## MATERIAL PROVIDED:

::::::

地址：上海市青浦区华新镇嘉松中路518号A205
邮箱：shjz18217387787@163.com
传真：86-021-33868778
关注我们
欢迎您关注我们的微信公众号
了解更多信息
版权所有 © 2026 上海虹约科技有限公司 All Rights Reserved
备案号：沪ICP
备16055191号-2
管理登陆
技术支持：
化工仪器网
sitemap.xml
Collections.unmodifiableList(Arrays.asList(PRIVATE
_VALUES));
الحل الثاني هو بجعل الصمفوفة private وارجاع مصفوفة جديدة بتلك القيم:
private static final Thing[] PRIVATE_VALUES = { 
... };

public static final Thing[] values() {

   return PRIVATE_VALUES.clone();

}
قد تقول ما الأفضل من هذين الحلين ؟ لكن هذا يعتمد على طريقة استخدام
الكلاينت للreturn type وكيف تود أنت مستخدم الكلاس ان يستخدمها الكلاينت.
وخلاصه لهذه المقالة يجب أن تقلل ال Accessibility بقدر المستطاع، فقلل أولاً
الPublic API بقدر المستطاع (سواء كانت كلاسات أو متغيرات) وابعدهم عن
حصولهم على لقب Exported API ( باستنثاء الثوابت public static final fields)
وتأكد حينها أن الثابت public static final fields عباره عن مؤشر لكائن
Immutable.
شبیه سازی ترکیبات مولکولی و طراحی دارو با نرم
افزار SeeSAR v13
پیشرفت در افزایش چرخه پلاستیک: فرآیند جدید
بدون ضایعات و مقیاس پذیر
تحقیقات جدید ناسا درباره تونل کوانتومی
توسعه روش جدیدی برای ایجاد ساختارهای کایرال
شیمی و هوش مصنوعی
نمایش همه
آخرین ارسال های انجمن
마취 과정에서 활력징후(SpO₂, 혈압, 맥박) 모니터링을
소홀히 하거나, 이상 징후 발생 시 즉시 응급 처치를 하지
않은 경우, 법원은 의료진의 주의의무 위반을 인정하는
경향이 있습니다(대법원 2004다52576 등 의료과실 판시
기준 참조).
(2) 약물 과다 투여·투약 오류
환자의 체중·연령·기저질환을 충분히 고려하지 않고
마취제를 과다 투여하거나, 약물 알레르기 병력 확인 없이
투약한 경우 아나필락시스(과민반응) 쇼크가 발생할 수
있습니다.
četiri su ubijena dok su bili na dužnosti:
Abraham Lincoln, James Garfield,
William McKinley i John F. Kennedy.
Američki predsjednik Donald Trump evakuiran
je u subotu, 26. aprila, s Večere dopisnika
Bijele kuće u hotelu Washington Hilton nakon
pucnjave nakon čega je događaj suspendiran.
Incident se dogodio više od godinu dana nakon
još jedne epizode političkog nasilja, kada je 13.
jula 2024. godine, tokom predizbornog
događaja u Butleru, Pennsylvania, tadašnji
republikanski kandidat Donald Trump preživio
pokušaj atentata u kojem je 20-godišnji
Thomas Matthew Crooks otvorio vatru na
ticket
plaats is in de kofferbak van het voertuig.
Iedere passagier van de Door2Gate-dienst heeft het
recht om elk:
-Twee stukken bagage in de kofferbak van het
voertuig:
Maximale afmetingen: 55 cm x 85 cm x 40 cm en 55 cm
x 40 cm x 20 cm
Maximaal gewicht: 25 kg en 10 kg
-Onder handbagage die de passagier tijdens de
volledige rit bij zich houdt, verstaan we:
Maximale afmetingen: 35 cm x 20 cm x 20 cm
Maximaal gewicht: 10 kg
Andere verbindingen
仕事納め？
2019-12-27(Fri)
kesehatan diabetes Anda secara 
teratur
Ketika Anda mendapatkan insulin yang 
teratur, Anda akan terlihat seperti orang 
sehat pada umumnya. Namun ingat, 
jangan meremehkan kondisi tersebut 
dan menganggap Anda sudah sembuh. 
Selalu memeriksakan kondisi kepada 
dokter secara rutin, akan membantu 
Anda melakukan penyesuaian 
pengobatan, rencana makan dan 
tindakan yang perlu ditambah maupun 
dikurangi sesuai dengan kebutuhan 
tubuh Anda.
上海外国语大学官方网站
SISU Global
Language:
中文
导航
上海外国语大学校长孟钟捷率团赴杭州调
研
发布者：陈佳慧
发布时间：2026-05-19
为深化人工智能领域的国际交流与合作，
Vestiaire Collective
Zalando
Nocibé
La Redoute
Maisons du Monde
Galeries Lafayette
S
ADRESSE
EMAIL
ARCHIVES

::::::

## WHAT THE EXERCISE ASKS:
Return, word for word, each line from the one that contains "为深化人工智能领域的国际交流与合作，" through the end of the listing above.

## ANSWER TO THE PROBLEM:
为深化人工智能领域的国际交流与合作，
Vestiaire Collective
Zalando
Nocibé
La Redoute
Maisons du Monde
Galeries Lafayette
S
ADRESSE
EMAIL
ARCHIVES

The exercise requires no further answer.